● EXERCISE INSTRUCTIONS
From the first line of the data down to and including the line with "13 fun round for", copy everything exactly, leaving out pictures.

● EXCERPTED DATA

◇ ◇ ◇ ◇ ◇

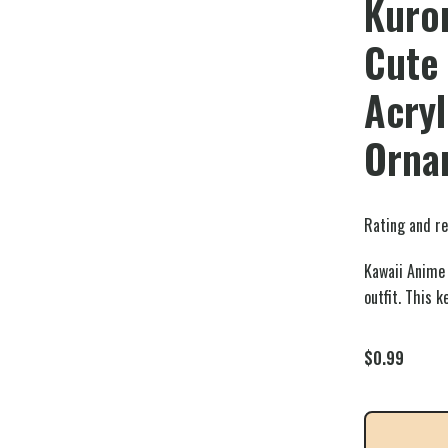
Kuro
Cute
Acryl
Orna
Rating and re
Kawaii Anime 
outfit. This 
$
0.99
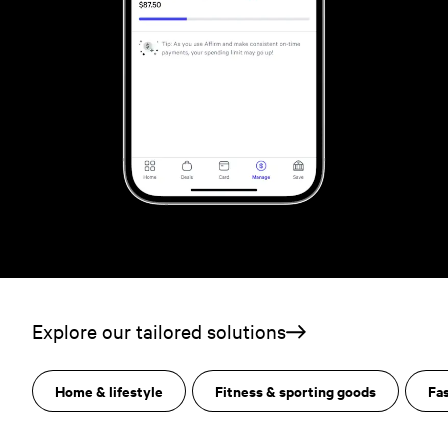
Explore our tailored solutions
Home & lifestyle
Fitness & sporting goods
Fa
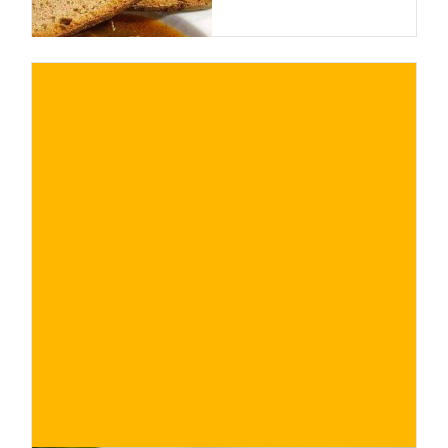
€
BUY NOW
/ for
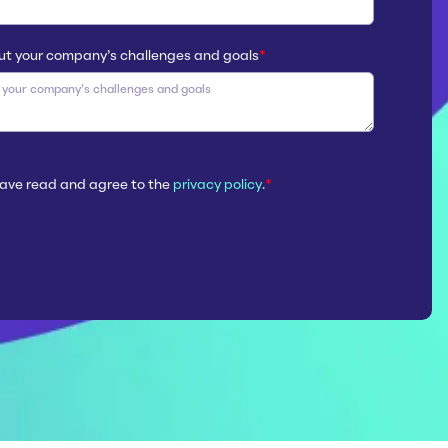
ut your company’s challenges and goals
*
 have read and agree to the
privacy policy
.
*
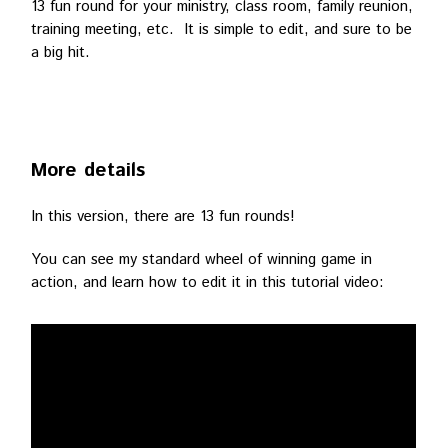
13 fun round for your ministry, class room, family reunion,
training meeting, etc. It is simple to edit, and sure to be
a big hit.
More details
In this version, there are 13 fun rounds!
You can see my standard wheel of winning game in
action, and learn how to edit it in this tutorial video:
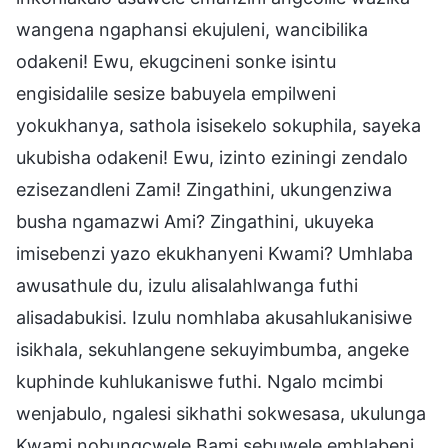
wangena ngaphansi ekujuleni, wancibilika
odakeni! Ewu, ekugcineni sonke isintu
engisidalile sesize babuyela empilweni
yokukhanya, sathola isisekelo sokuphila, sayeka
ukubisha odakeni! Ewu, izinto eziningi zendalo
ezisezandleni Zami! Zingathini, ukungenziwa
busha ngamazwi Ami? Zingathini, ukuyeka
imisebenzi yazo ekukhanyeni Kwami? Umhlaba
awusathule du, izulu alisalahlwanga futhi
alisadabukisi. Izulu nomhlaba akusahlukanisiwe
isikhala, sekuhlangene sekuyimbumba, angeke
kuphinde kuhlukaniswe futhi. Ngalo mcimbi
wenjabulo, ngalesi sikhathi sokwesasa, ukulunga
Kwami nobungcwele Bami sebuwele emhlabeni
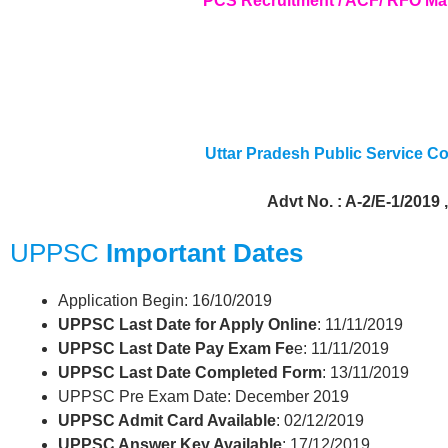
PCS Recruitment / ACF/ RFO Ma
Uttar Pradesh Public Service 
Advt No. : A-2/E-1/2019 
UPPSC
Important Dates
Application Begin: 16/10/2019
UPPSC Last Date for Apply Online
: 11/11/2019
UPPSC Last Date Pay Exam Fe
e: 11/11/2019
UPPSC Last Date Completed Form
: 13/11/2019
UPPSC Pre Exam Date: December 2019
UPPSC Admit Card Available
: 02/12/2019
UPPSC Answer Key Available
: 17/12/2019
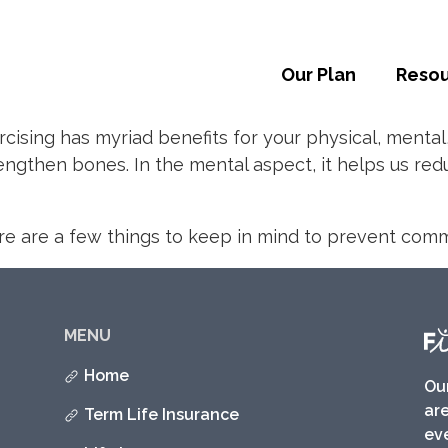
Our Plan
Reso
rcising has myriad benefits for your physical, mental
ngthen bones. In the mental aspect, it helps us redu
here are a few things to keep in mind to prevent com
MENU
Home
Ou
are
Term Life Insurance
eve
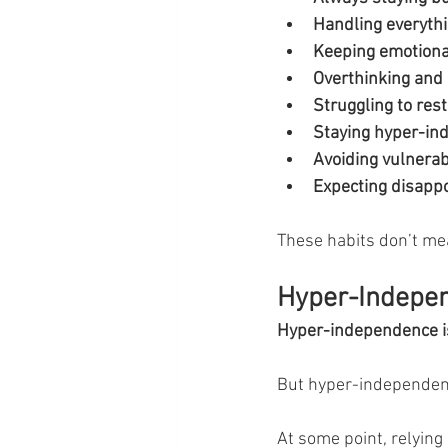
Handling everythi
Keeping emotional
Overthinking and 
Struggling to rest
Staying hyper-in
Avoiding vulnerabi
Expecting disappo
These habits don’t me
Hyper-Independ
Hyper-independence is
But hyper-independenc
At some point, relying 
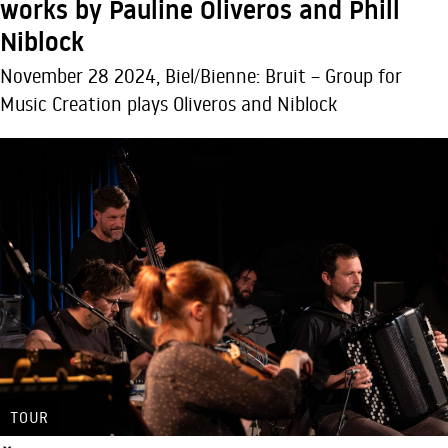
works by Pauline Oliveros and Phill
Niblock
November 28 2024, Biel/Bienne: Bruit – Group for
Music Creation plays Oliveros and Niblock
TOUR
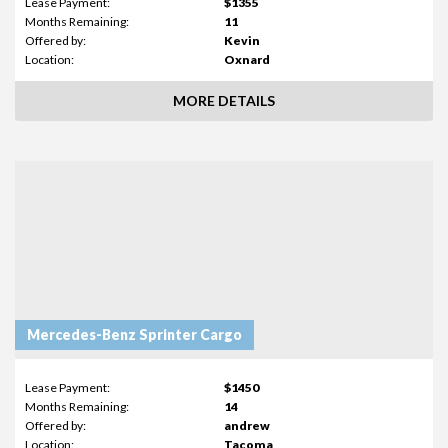
Lease Payment:
$1355
Months Remaining:
11
Offered by:
Kevin
Location:
Oxnard
MORE DETAILS
Mercedes-Benz Sprinter Cargo
Lease Payment:
$1450
Months Remaining:
14
Offered by:
andrew
Location:
Tacoma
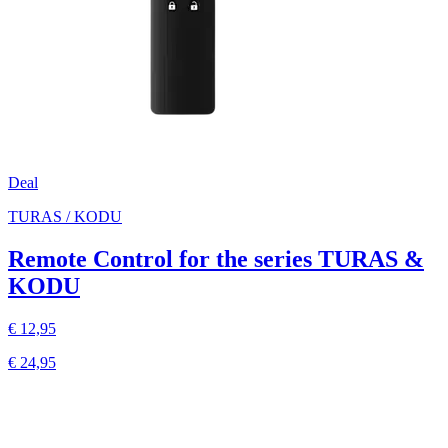
Deal
TURAS / KODU
Remote Control for the series TURAS &
KODU
€ 12,95
€ 24,95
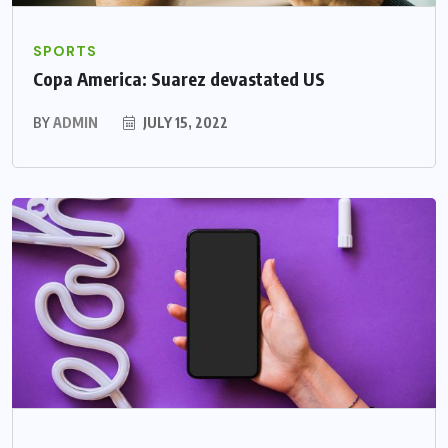
SPORTS
Copa America: Suarez devastated US
BY
ADMIN
JULY 15, 2022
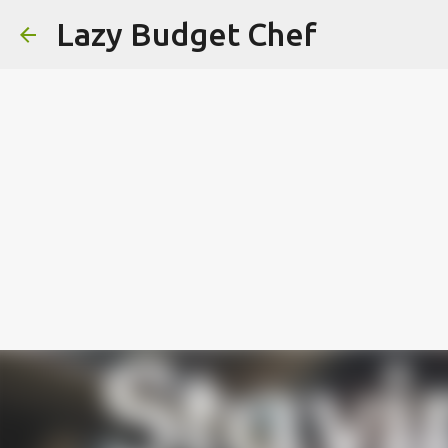
Lazy Budget Chef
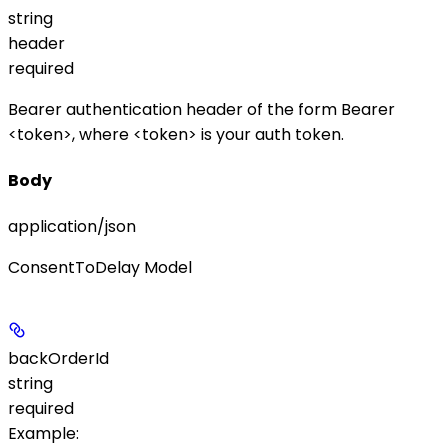
string
header
required
Bearer authentication header of the form
Bearer
<token>
, where
<token>
is your auth token.
Body
application/json
ConsentToDelay Model
backOrderId
string
required
Example
:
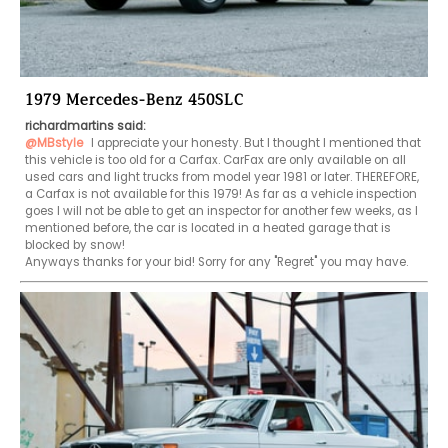
1979 Mercedes-Benz 450SLC
richardmartins said:
@MBstyle
 I appreciate your honesty. But I thought I mentioned that 
this vehicle is too old for a Carfax. CarFax are only available on all 
used cars and light trucks from model year 1981 or later. THEREFORE, 
a Carfax is not available for this 1979! As far as a vehicle inspection 
goes I will not be able to get an inspector for another few weeks, as I 
mentioned before, the car is located in a heated garage that is 
blocked by snow!

Anyways thanks for your bid! Sorry for any "Regret" you may have.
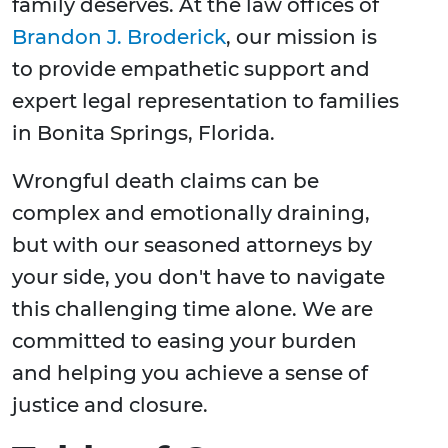
family deserves. At the law offices of
Brandon J. Broderick
, our mission is
to provide empathetic support and
expert legal representation to families
in Bonita Springs, Florida.
Wrongful death claims can be
complex and emotionally draining,
but with our seasoned attorneys by
your side, you don't have to navigate
this challenging time alone. We are
committed to easing your burden
and helping you achieve a sense of
justice and closure.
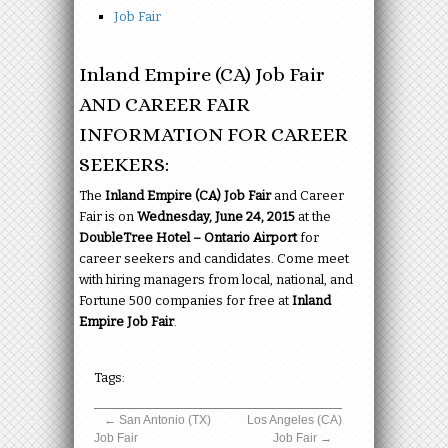
Job Fair
Inland Empire (CA) Job Fair
AND CAREER FAIR
INFORMATION FOR CAREER
SEEKERS:
The
Inland Empire (CA) Job Fair
and Career
Fair is on
Wednesday, June 24, 2015
at the
DoubleTree Hotel – Ontario Airport
for
career seekers and candidates. Come meet
with hiring managers from local, national, and
Fortune 500 companies for free at
Inland
Empire Job Fair
.
Tags:
←
San Antonio (TX)
Los Angeles (CA)
Job Fair
Job Fair
→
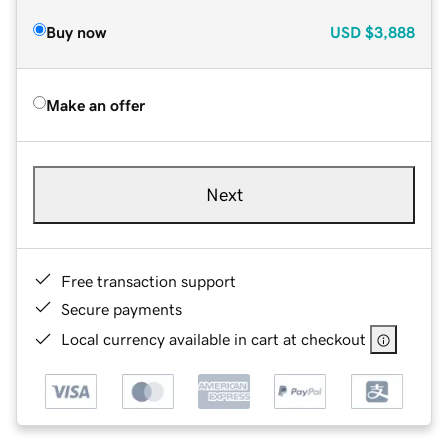
Buy now
USD
$3,888
Make an offer
Next
Free transaction support
Secure payments
Local currency available in cart at checkout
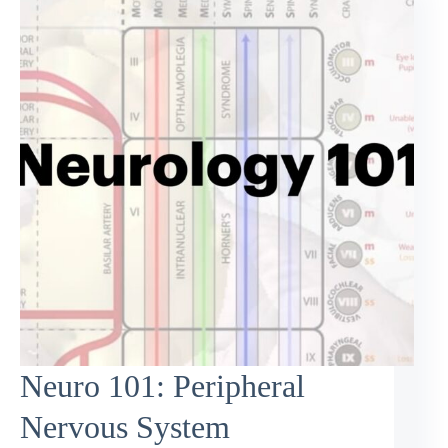
Neuro 101: Peripheral
Nervous System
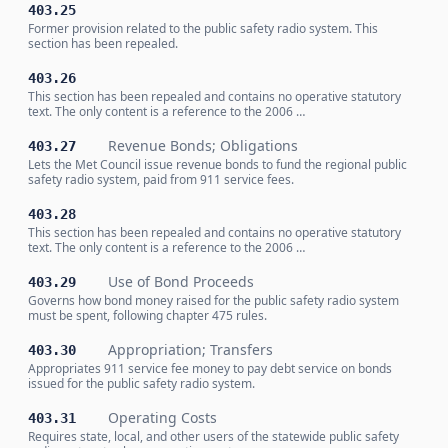
403.25
Former provision related to the public safety radio system. This
section has been repealed.
403.26
This section has been repealed and contains no operative statutory
text. The only content is a reference to the 2006 …
Revenue Bonds; Obligations
403.27
Lets the Met Council issue revenue bonds to fund the regional public
safety radio system, paid from 911 service fees.
403.28
This section has been repealed and contains no operative statutory
text. The only content is a reference to the 2006 …
Use of Bond Proceeds
403.29
Governs how bond money raised for the public safety radio system
must be spent, following chapter 475 rules.
Appropriation; Transfers
403.30
Appropriates 911 service fee money to pay debt service on bonds
issued for the public safety radio system.
Operating Costs
403.31
Requires state, local, and other users of the statewide public safety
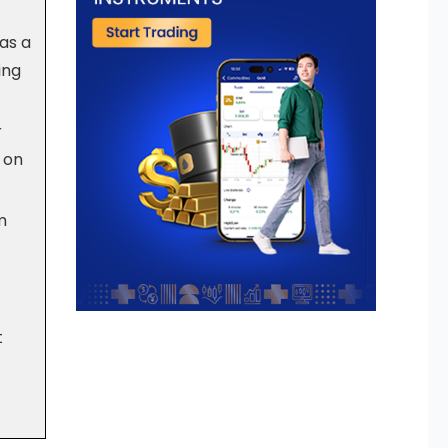
as a
ing
r
y on
m
t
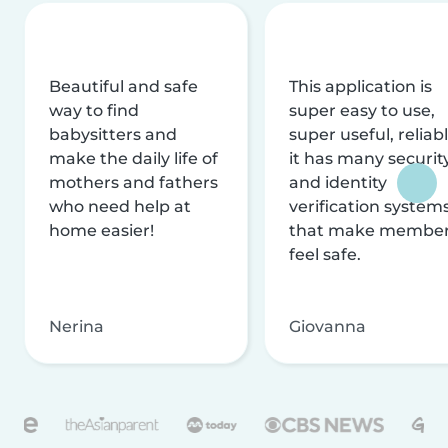
Beautiful and safe
This application is
way to find
super easy to use,
babysitters and
super useful, reliabl
make the daily life of
it has many securit
mothers and fathers
and identity
who need help at
verification system
home easier!
that make membe
feel safe.
Nerina
Giovanna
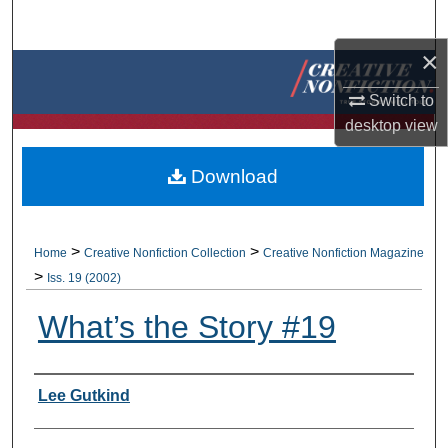
Search
×
Browse Collections
Switch to
My Account
desktop
view
About
Download
Digital Commons Network™
>
>
Home
Creative Nonfiction Collection
Creative Nonfiction Magazine
>
Iss. 19 (2002)
What’s the Story #19
Authors
Lee Gutkind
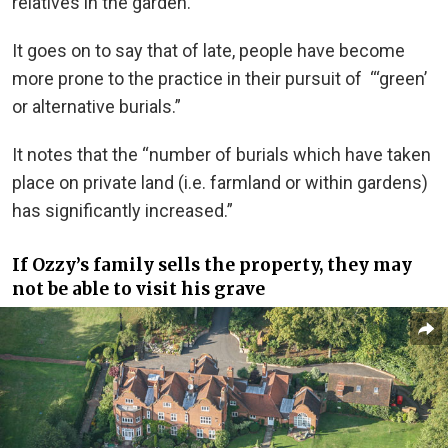
relatives in the garden.”
It goes on to say that of late, people have become
more prone to the practice in their pursuit of “‘green’
or alternative burials.”
It notes that the “number of burials which have taken
place on private land (i.e. farmland or within gardens)
has significantly increased.”
If Ozzy’s family sells the property, they may
not be able to visit his grave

◇ ◇ ◇ ◇ ◇

● THE COMPLETED TASK
Kuro
Cute
Acryl
Orna
Rating and re
Kawaii Anime 
outfit. This 
$
0.99
Explore our tailored solutions
Home & lifestyle
Fitness & sporting goods
Fa
€
BUY NOW
/ for
ut your company’s challenges and goals
*
 have read and agree to the
privacy policy
.
*
13 fun round for your ministry, class room, family reunion,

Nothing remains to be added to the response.